Masculinity as a source of sexual hang ups
Masculinity as a source of sexual hang ups
I've decided I might start writing a second post on days where I feel like it and have otherwise managed to be productive, and had a relatively good day doing actual PhD writing today so here we are.
Card Draw: Queen of Wands.
Of the actions, this prompted me to think about "Attractive" and "Self-Assured", which lead me to think of Mark Manson's book "Models", which is about how to use self-confidence (the good kind) to become more attractive and successful in dating (It's a much better book than it might sound, but importantly this is the revised edition. The original edition is apparently a much worse and more overtly pick up artist book).
From page 225:
The larger problem is not being completely comfortable with your sexuality and having sex. It's once again a vulnerability issue. This problem reaches much deeper and lurks within our subconscious. The most obvious solution is to simply have as much sex as possible. Getting a steady girlfriend is the best way to do this.
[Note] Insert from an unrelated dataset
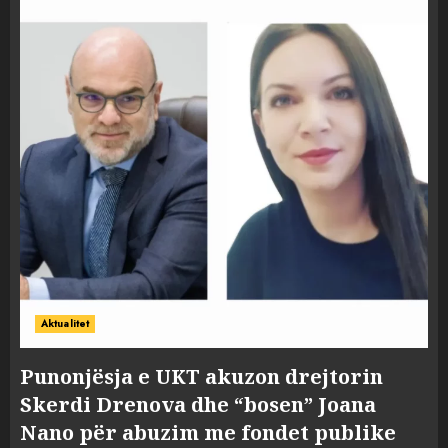
Aktualitet
Punonjësja e UKT akuzon drejtorin
Skerdi Drenova dhe “bosen” Joana
Nano për abuzim me fondet publike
First thought: Oh god why are so many of the randomisations forcing me to write incredibly uncomfortable and vulnerable pieces?
He's talking about sexual dysfunction ("not being able to get it up"), but I think the idea of "not being completely comfortable with your sexuality and having sex" is actually a very normal experience for men. Frankly I think the least plausible part of this entire paragraph is the idea that there's a statistically relevant audience of men who are comfortable with their sexuality.
We have this idea of male sexuality as being something that is fairly straightforward, but I don't think that's true. Masculininity training fucks you up and gives you a whole pile of hangups. Given how heavily our scripts for masculinity center on sex, a lot of those hangups are going to be about sex.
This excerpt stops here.